(Records from a dataset)
┌──
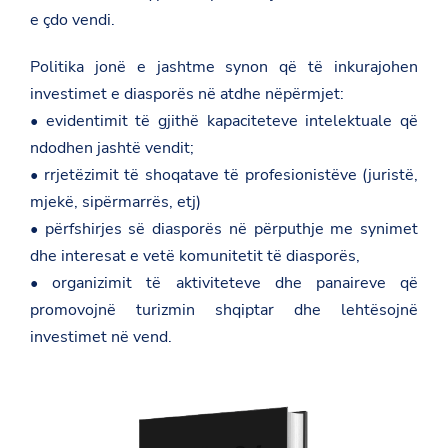
e çdo vendi.
Politika jonë e jashtme synon që të inkurajohen
investimet e diasporës në atdhe nëpërmjet:
• evidentimit të gjithë kapaciteteve intelektuale që
ndodhen jashtë vendit;
• rrjetëzimit të shoqatave të profesionistëve (juristë,
mjekë, sipërmarrës, etj)
• përfshirjes së diasporës në përputhje me synimet
dhe interesat e vetë komunitetit të diasporës,
• organizimit të aktiviteteve dhe panaireve që
promovojnë turizmin shqiptar dhe lehtësojnë
investimet në vend.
└──
- _PROBLEM DETAILS_: What is needed is an exact printout of every record above, with the pictures left out.

- _ANSWER SECTION_:
e çdo vendi.
Politika jonë e jashtme synon që të inkurajohen
investimet e diasporës në atdhe nëpërmjet:
• evidentimit të gjithë kapaciteteve intelektuale që
ndodhen jashtë vendit;
• rrjetëzimit të shoqatave të profesionistëve (juristë,
mjekë, sipërmarrës, etj)
• përfshirjes së diasporës në përputhje me synimet
dhe interesat e vetë komunitetit të diasporës,
• organizimit të aktiviteteve dhe panaireve që
promovojnë turizmin shqiptar dhe lehtësojnë
investimet në vend.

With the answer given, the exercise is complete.